--- START ---

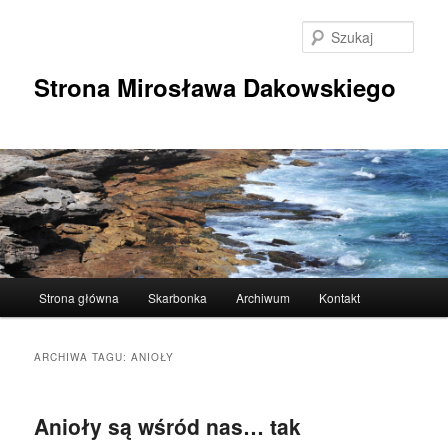
Przeskocz
Przeskocz
do
do
Szuka
tekstu
widgetów
Strona Mirosława Dakowskiego
Główne
Strona główna
Skarbonka
Archiwum
Kontakt
menu
ARCHIWA TAGU:
ANIOŁY
Anioły są wśród nas… tak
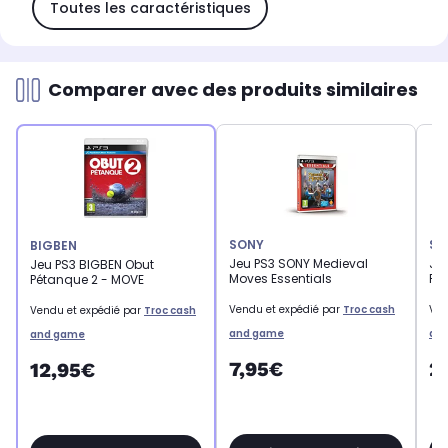
Toutes les caractéristiques
Comparer avec des produits similaires
SONY
SQ
BIGBEN
Jeu PS3 SONY Medieval
Jeu
Jeu PS3 BIGBEN Obut
Moves Essentials
Fa
Pétanque 2 - MOVE
Vendu et expédié par
Troc cash
Ven
Vendu et expédié par
Troc cash
and game
an
and game
7,95€
2
12,95€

--- END ---

Could you transcribe every entry above exactly, leaving out the images?

#### OUTPUT BELOW:
Przeskocz
Przeskocz
do
do
Szuka
tekstu
widgetów
Strona Mirosława Dakowskiego
Główne
Strona główna
Skarbonka
Archiwum
Kontakt
menu
ARCHIWA TAGU:
ANIOŁY
Anioły są wśród nas… tak
Toutes les caractéristiques
Comparer avec des produits similaires
SONY
SQ
BIGBEN
Jeu PS3 SONY Medieval
Jeu
Jeu PS3 BIGBEN Obut
Moves Essentials
Fa
Pétanque 2 - MOVE
Vendu et expédié par
Troc cash
Ven
Vendu et expédié par
Troc cash
and game
an
and game
7,95€
2
12,95€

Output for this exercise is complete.